Principal component analysis (PCA) was conducted to evaluate whether complex relationships among antigen specificities within pathogen differed across the 11 cohorts. When reducing dimensionality of the data by PCA, antibody profiles clustered by geographic regions (Figure 3). Overall, antibody specificity patterns for Sweden, Spain and U.S.-Washington were most similar to each other, with U.S.-California, which specifically recruited mothers who identified as Hispanic, in the same hierarchical clustering branch, but most distant. Patterns for the LMIC cohorts also tended to cluster, although they were split into two separate clusters for IgA responses (Figure 3A). The complete set of PCA mean value ANOVA results and PCA loadings are available in the Supplemental Information (Tables S2A, B and S3A, B). At the pathogen-specific antibody level, there were multiple circumstances where mean values for the LMIC cohorts were categorically different from those of the HIC cohorts; these included, in general, EAEC, EPEC, ETEC, and Shigella (Figures S3A–D). Notable exceptions included mean values for PC2 and PC1 for complex EAEC- and EPEC-associated antigens, respectively, in rural Ethiopia. Values for rural Ethiopia samples appeared to be different (at least for 2 of the components) from all other cohorts for M. tuberculosis, suggesting that complex antigen response by IgA in this cohort was relatively unique. For S. pneumoniae and measles, values for Peru tended to be like those for the LMIC cohorts, and for S. aureus clustered similarly for Ethiopian populations. The Spain, Sweden, and U.S. cohorts clustered separately from the LMIC cohorts for IgG responses (Figure 3B), and clustering of pathogen-specific antigens for IgG followed a similar trend for most pathogens (Figure S4). Clustering the data on mean normalized signals, rather than mean PC values, showed similar trends (Figure S5).
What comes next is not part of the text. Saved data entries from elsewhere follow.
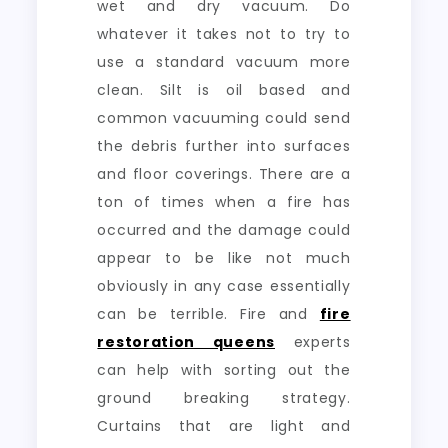
wet and dry vacuum. Do
whatever it takes not to try to
use a standard vacuum more
clean. Silt is oil based and
common vacuuming could send
the debris further into surfaces
and floor coverings. There are a
ton of times when a fire has
occurred and the damage could
appear to be like not much
obviously in any case essentially
can be terrible. Fire and
fire
restoration queens
experts
can help with sorting out the
ground breaking strategy.
Curtains that are light and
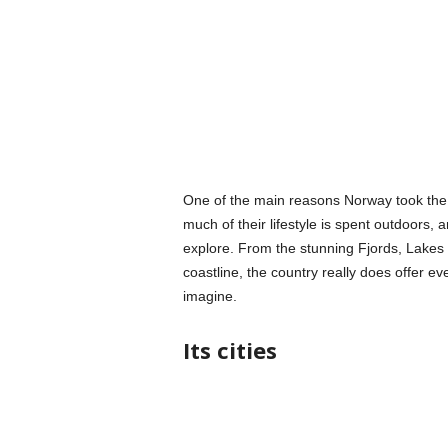
One of the main reasons Norway took the c
much of their lifestyle is spent outdoors,
explore. From the stunning Fjords, Lakes 
coastline, the country really does offer ev
imagine.
Its cities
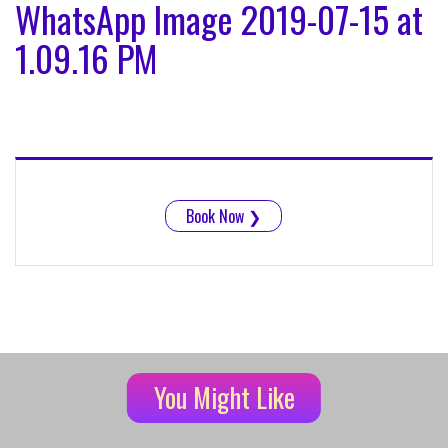
WhatsApp Image 2019-07-15 at
1.09.16 PM
Book Now
❯
You Might Like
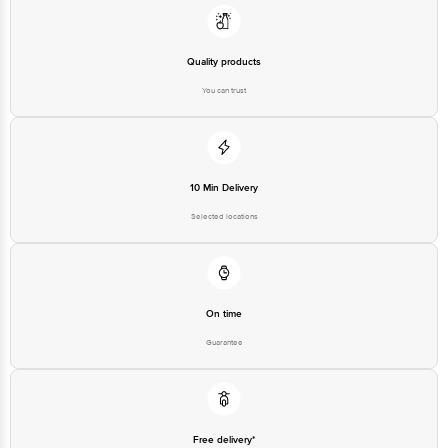
Limited, Ranka Junction 4th Floor, Tin Factory bus stop. KR Puram,
Bangalore-560016, Email:customerservice@bigbasket.com
Quality products
You can trust
10 Min Delivery
Selected locations
On time
Guarantee
Free delivery*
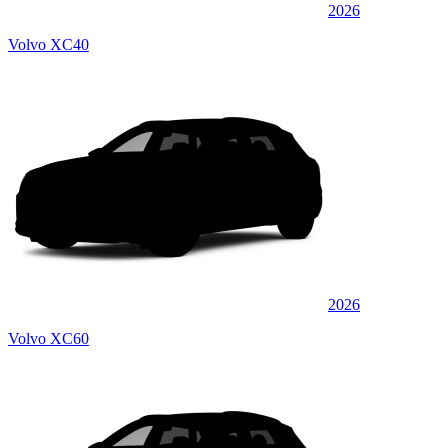
2026
Volvo XC40
2026
Volvo XC60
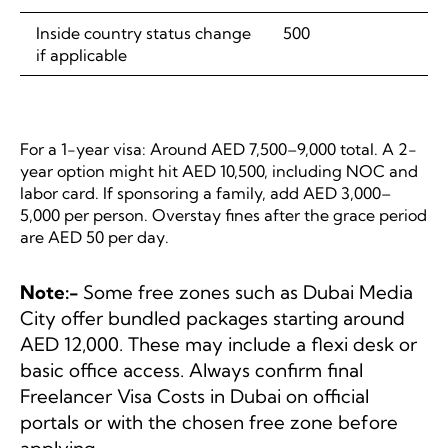
Inside country status change
500
if applicable
For a 1-year visa: Around AED 7,500–9,000 total. A 2-
year option might hit AED 10,500, including NOC and
labor card. If sponsoring a family, add AED 3,000–
5,000 per person. Overstay fines after the grace period
are AED 50 per day.
Note:-
Some free zones such as Dubai Media
City offer bundled packages starting around
AED 12,000. These may include a flexi desk or
basic office access. Always confirm final
Freelancer Visa Costs in Dubai on official
portals or with the chosen free zone before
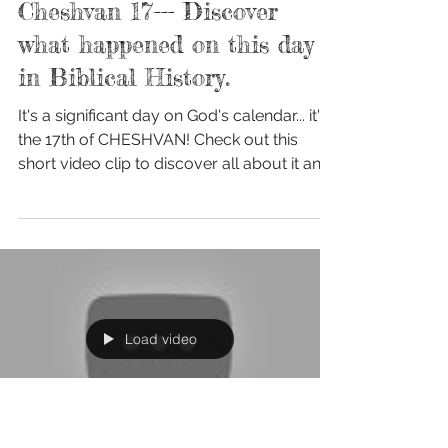
Nov 6, 2017
Cheshvan 17--- Discover
what happened on this day
in Biblical History.
It's a significant day on God's calendar... it's
the 17th of CHESHVAN! Check out this
short video clip to discover all about it and
how...
Load video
Figure 3 Population clustering by principle component analysis. The heat maps display the mean of each principle component (rows) for each study population (columns). For example, the mean of the first principle component (PC1) for all volunteers in Peru (PE) is summarized in a single value on the heat map. PCA was performed on (A) immunoglobulin A (IgA) responses and (B) immunoglobulin G (IgG) responses for all in vitro transcription and translation (IVTT) proteins represented on the multipathogen protein microarray (purified protein PCA results are shown in the Supplemental Information). Only the first 10 PCs are shown, capturing approximately 14% and 25% of the variation in the IgA and IgG data, respectively (a heat map of all PCs are shown in Supplemental Information). Populations and PCs were ordered by hierarchical clustering. The color keys show the scale of gray/yellow lower PC values to red higher PC values. Row labels include percent variation captured by each PC in brackets and P-values from ANOVA of the PC means among study populations. Abbreviations: ETR, rural Ethiopia; ETU, urban Ethiopia; GBR, rural The Gambia; GBU, urban The Gambia; GN, Ghana; KE, Kenya; PE, Peru; SP, Spain; SW, Sweden; USC, U.S.-California; USW, U.S.-Washington; PC#, principal component.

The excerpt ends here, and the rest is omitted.